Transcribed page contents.
··········

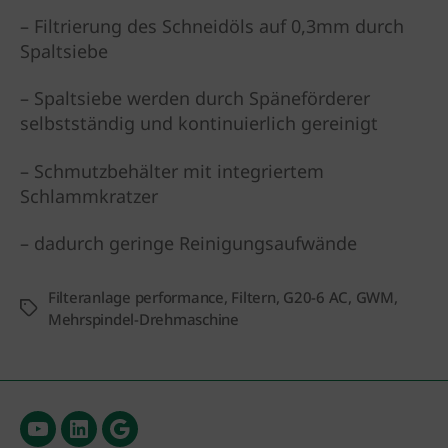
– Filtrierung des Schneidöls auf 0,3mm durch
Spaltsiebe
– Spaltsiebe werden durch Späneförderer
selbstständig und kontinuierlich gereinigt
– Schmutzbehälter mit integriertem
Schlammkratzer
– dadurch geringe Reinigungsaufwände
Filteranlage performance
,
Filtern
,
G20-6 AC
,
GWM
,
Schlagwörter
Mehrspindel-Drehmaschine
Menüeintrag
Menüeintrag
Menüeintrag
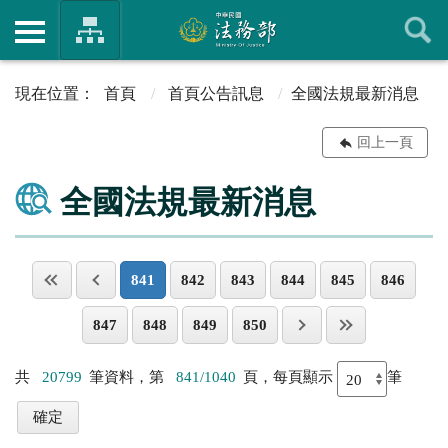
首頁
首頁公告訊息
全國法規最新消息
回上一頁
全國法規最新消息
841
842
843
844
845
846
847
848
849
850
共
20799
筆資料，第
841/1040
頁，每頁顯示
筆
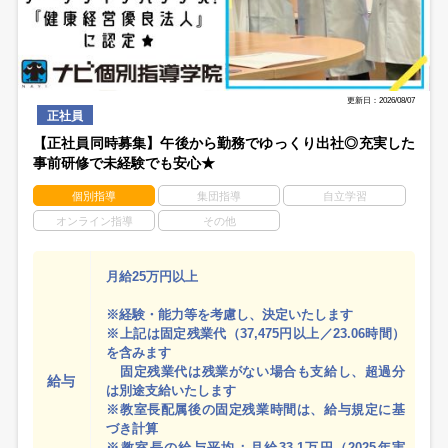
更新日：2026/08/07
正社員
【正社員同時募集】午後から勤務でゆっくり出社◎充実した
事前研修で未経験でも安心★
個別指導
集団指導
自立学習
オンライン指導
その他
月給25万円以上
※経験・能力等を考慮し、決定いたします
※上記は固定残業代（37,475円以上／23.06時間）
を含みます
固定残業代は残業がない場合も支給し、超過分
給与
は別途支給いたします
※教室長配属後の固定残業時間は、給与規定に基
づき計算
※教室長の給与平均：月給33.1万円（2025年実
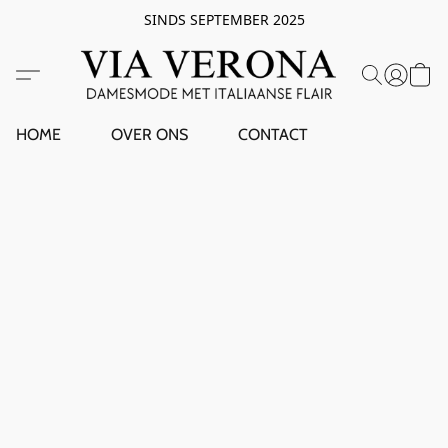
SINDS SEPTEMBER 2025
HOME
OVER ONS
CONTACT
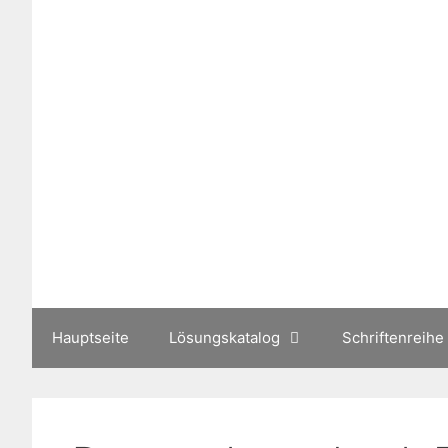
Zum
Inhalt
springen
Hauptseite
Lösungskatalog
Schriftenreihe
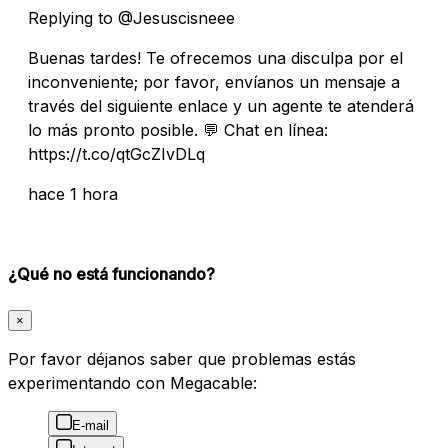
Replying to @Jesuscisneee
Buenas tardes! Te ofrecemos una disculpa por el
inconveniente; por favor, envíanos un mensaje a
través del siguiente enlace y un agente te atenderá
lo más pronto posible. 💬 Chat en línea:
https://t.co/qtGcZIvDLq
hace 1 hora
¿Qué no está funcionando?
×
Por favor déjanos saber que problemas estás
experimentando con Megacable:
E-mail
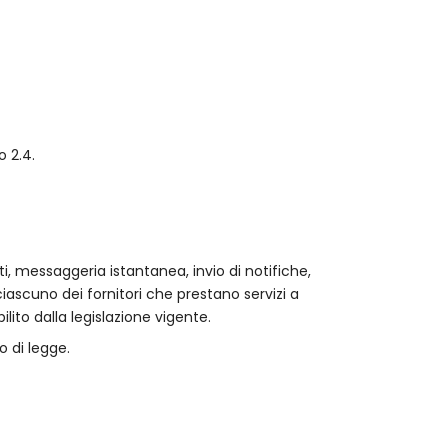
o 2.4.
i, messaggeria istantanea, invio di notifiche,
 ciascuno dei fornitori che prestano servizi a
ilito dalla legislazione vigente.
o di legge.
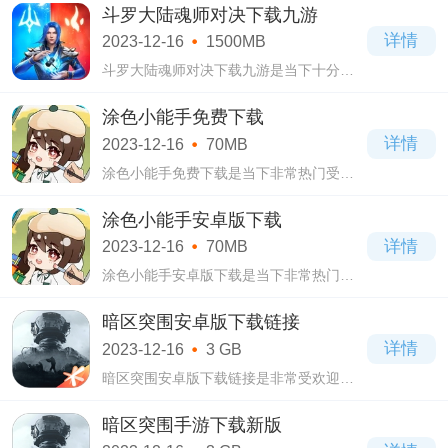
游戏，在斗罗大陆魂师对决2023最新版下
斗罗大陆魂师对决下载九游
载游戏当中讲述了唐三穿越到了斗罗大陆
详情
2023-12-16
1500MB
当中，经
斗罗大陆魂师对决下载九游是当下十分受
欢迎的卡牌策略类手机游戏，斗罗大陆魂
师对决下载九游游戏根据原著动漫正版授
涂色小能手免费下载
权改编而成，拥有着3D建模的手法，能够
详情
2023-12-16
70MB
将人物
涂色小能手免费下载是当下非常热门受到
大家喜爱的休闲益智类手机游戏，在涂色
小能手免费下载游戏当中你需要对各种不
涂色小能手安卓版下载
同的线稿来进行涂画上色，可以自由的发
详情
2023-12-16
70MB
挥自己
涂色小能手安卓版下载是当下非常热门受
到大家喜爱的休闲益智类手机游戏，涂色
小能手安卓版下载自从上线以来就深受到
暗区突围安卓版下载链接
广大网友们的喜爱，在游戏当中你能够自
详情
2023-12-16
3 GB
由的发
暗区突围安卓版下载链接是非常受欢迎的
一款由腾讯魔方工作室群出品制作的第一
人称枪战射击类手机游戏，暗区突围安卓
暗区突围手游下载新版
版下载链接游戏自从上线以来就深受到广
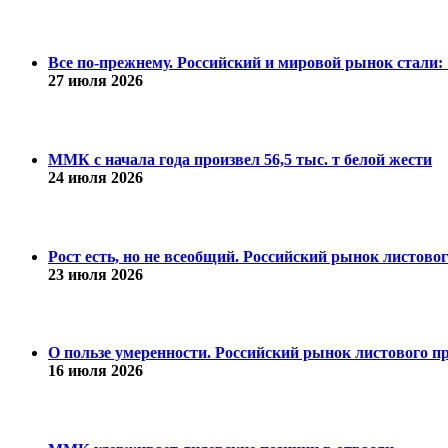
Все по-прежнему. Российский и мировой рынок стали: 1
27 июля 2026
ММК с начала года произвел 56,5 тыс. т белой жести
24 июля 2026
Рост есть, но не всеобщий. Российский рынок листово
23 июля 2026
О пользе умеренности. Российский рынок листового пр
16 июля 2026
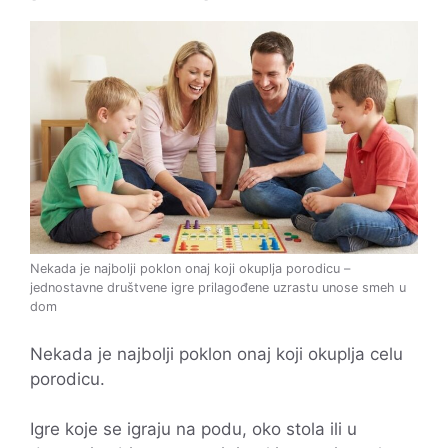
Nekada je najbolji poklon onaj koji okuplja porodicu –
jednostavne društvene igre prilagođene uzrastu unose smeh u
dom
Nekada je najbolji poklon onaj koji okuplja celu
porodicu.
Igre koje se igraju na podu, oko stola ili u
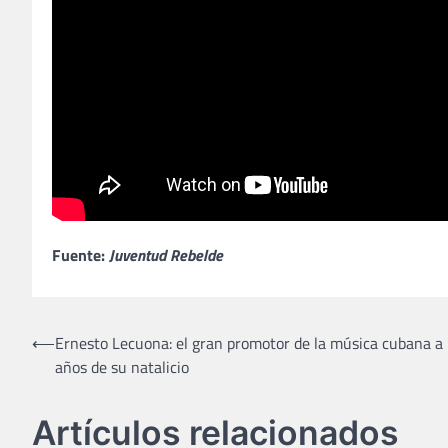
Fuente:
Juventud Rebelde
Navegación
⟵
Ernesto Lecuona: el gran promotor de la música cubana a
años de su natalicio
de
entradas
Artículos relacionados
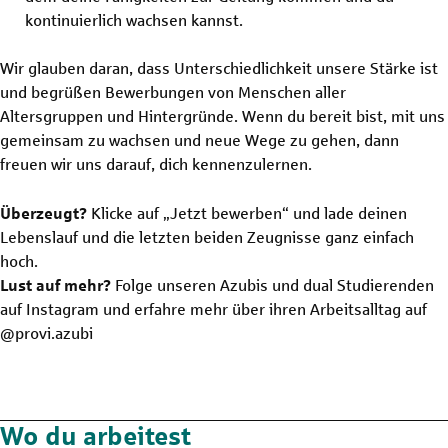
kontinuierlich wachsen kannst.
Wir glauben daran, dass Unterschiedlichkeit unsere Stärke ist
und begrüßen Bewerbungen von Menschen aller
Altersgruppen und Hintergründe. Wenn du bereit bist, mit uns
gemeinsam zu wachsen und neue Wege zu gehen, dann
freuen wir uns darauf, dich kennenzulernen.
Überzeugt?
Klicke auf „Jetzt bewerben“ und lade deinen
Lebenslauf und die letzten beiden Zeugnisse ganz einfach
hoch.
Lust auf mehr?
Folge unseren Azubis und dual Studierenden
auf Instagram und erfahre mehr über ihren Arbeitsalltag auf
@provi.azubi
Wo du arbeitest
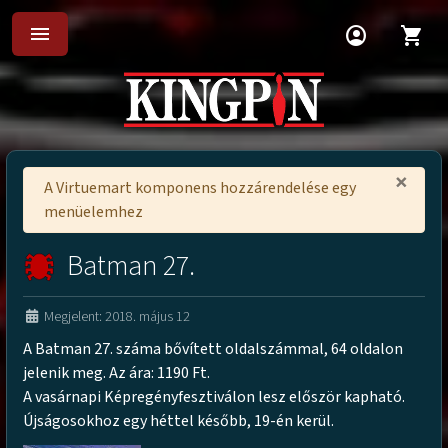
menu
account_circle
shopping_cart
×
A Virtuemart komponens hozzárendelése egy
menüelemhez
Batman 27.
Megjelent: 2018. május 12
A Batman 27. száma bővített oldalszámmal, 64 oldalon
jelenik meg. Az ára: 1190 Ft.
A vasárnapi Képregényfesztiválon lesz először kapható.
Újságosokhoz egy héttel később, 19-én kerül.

··········

TASK. Quote, please, only the lines running from the one with "Folge unseren Azubis und dual Studierenden" down to the final line of the data above, keeping both ends and skipping the pictures.

SOLUTION TO THE PROBLEM.
Folge unseren Azubis und dual Studierenden
auf Instagram und erfahre mehr über ihren Arbeitsalltag auf
@provi.azubi
Wo du arbeitest
menu
account_circle
shopping_cart
×
A Virtuemart komponens hozzárendelése egy
menüelemhez
Batman 27.
Megjelent: 2018. május 12
A Batman 27. száma bővített oldalszámmal, 64 oldalon
jelenik meg. Az ára: 1190 Ft.
A vasárnapi Képregényfesztiválon lesz először kapható.
Újságosokhoz egy héttel később, 19-én kerül.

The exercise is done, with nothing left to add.